При этом Марк не стремился ограничить мою свободу. Я была вольна делать все, что угодно, в том числе вернуться в квартиру своих родителей без предупреждения и объяснения причин. Но покидать его дом я не спешила. Более того, даже не думала об этом, хотя сначала планировала провести с Эвером не больше пары недель. Однако с ним было так тепло, легко и спокойно, что привыкла, расслабилась и осталась.
А вместе со мной остались вопросы, роившиеся в голове с того самого момента, как Марк положил в багажник своего авто сумку с моими пожитками. И главный из них — зачем он все это делает? Неужели только для того, чтобы вытянуть меня из трясины депрессии? Почему-то я в этом сомневаюсь…
Дверь квартиры открылась почти бесшумно. Я тихонько захожу в прихожую, сбрасываю с ног босоножки. Настенные часы показывают 04.49.
Выпить стакан воды, упасть на кровать и умереть часов на десять. Как хорошо, что завтра суббота! Вернее, уже сегодня.
Поворачиваю голову и вижу, что из гостиной льется слабый свет. Марк уже проснулся? Или не ложился?

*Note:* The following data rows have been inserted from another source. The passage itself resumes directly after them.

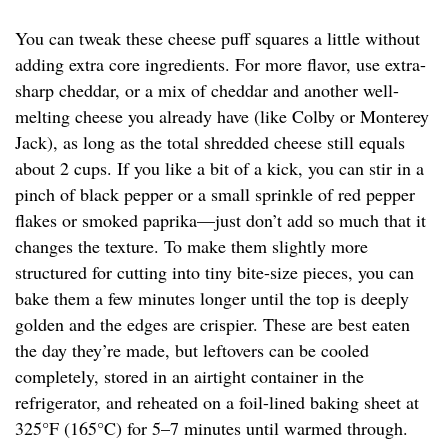
You can tweak these cheese puff squares a little without
adding extra core ingredients. For more flavor, use extra-
sharp cheddar, or a mix of cheddar and another well-
melting cheese you already have (like Colby or Monterey
Jack), as long as the total shredded cheese still equals
about 2 cups. If you like a bit of a kick, you can stir in a
pinch of black pepper or a small sprinkle of red pepper
flakes or smoked paprika—just don’t add so much that it
changes the texture. To make them slightly more
structured for cutting into tiny bite-size pieces, you can
bake them a few minutes longer until the top is deeply
golden and the edges are crispier. These are best eaten
the day they’re made, but leftovers can be cooled
completely, stored in an airtight container in the
refrigerator, and reheated on a foil-lined baking sheet at
325°F (165°C) for 5–7 minutes until warmed through.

Осторожно заглядываю в комнату.
Не ложился. Сидит в кресле, лицо усталое, под глазами темные круги.
— Где ты была?
Криво улыбаюсь, усаживаюсь на диван.
— Не поверишь, на работе.
— До четырех часов утра?
Улыбаюсь снова.
— Вот видишь, не поверил. А ведь я не шучу. Мы там сидели втроем: я, Рина и Клара. Нужно было срочно закончить перевод монографии Лу-Оу-Тана, поэтому пришлось задержаться до утра.
— Понятно. Почему не предупредила, что задержишься?
Смотрю на него удивленным взглядом.
— Забыла дома телефон.
— Это я уже знаю, — холодно усмехается Марк. — Но ты могла позвонить со служебного. В электронном справочнике есть телефоны всех сотрудников НИИ. Согласись, это несложно, учитывая, что мы работаем в одной организации.
Ну да, несложно. При условии, что это пришло бы мне в голову. Вот черт! А ведь Эвер, похоже, волновался.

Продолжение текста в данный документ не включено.